Which lines hold the word "Bein"? Copy each of them from the material.

+===+

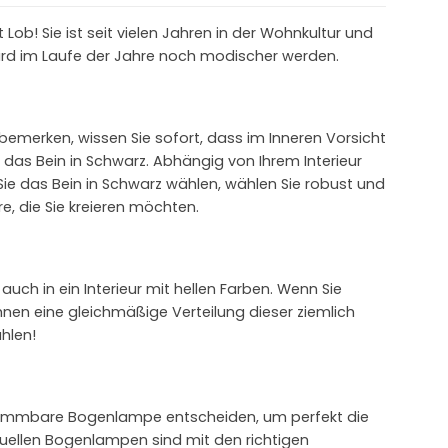
ob! Sie ist seit vielen Jahren in der Wohnkultur und
 wird im Laufe der Jahre noch modischer werden.
merken, wissen Sie sofort, dass im Inneren Vorsicht
das Bein in Schwarz. Abhängig von Ihrem Interieur
ie das Bein in Schwarz wählen, wählen Sie robust und
 die Sie kreieren möchten.
ch in ein Interieur mit hellen Farben. Wenn Sie
nen eine gleichmäßige Verteilung dieser ziemlich
hlen!
 dimmbare Bogenlampe entscheiden, um perfekt die
uellen Bogenlampen sind mit den richtigen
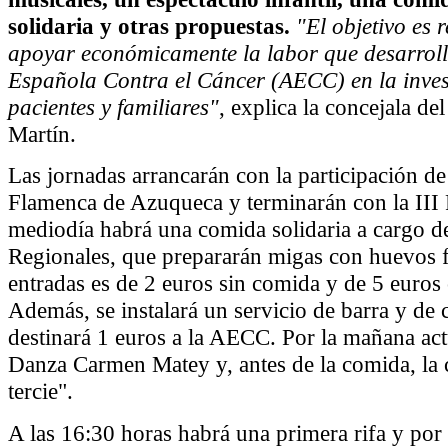
solidaria y otras propuestas.
"El objetivo es
apoyar económicamente la labor que desarroll
Española Contra el Cáncer (AECC) en la inves
pacientes y familiares"
, explica la concejala de
Martín.
Las jornadas arrancarán con la participación de
Flamenca de Azuqueca y terminarán con la III R
mediodía habrá una comida solidaria a cargo de
Regionales, que prepararán migas con huevos fr
entradas es de 2 euros sin comida y de 5 euros
Además, se instalará un servicio de barra y de
destinará 1 euros a la AECC. Por la mañana act
Danza Carmen Matey y, antes de la comida, la 
tercie".
A las 16:30 horas habrá una primera rifa y por 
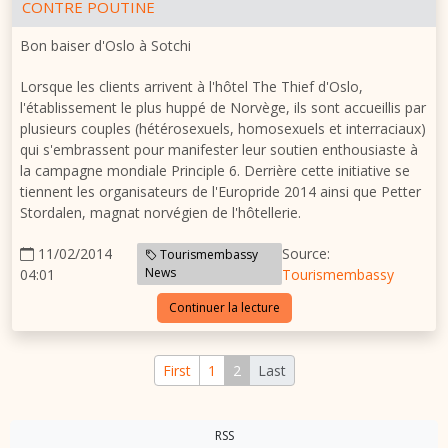
CONTRE POUTINE
Bon baiser d'Oslo à Sotchi
Lorsque les clients arrivent à l'hôtel The Thief d'Oslo,
l'établissement le plus huppé de Norvège, ils sont accueillis par
plusieurs couples (hétérosexuels, homosexuels et interraciaux)
qui s'embrassent pour manifester leur soutien enthousiaste à
la campagne mondiale Principle 6. Derrière cette initiative se
tiennent les organisateurs de l'Europride 2014 ainsi que Petter
Stordalen, magnat norvégien de l'hôtellerie.
11/02/2014
Source:
Tourismembassy
News
04:01
Tourismembassy
Continuer la lecture
First
1
2
Last
RSS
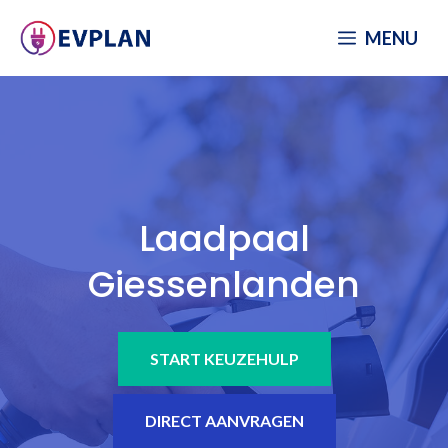
Spring
MENU
naar
inhoud
Laadpaal
Giessenlanden
START KEUZEHULP
DIRECT AANVRAGEN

+===+

• [WORKED SOLUTION]:
das Bein in Schwarz. Abhängig von Ihrem Interieur
ie das Bein in Schwarz wählen, wählen Sie robust und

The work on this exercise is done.